## [Data to use]
____
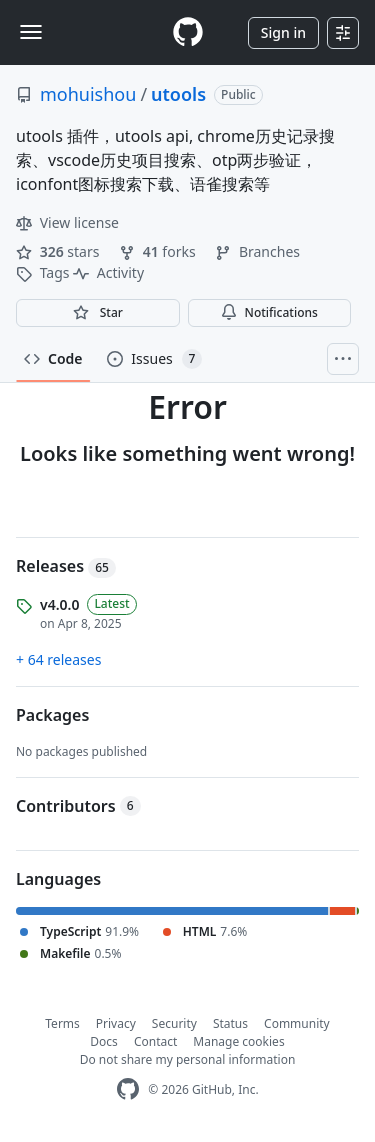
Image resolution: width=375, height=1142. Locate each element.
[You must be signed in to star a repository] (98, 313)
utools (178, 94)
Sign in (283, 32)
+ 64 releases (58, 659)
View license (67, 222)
____
## [Directions for this task]
Would you return the data exactly as written, without the pictures?

## [Written reply]
Image resolution: width=375, height=1142. Locate each element.
[You must be signed in to star a repository] (98, 313)
utools (178, 94)
Sign in (283, 32)
+ 64 releases (58, 659)
View license (67, 222)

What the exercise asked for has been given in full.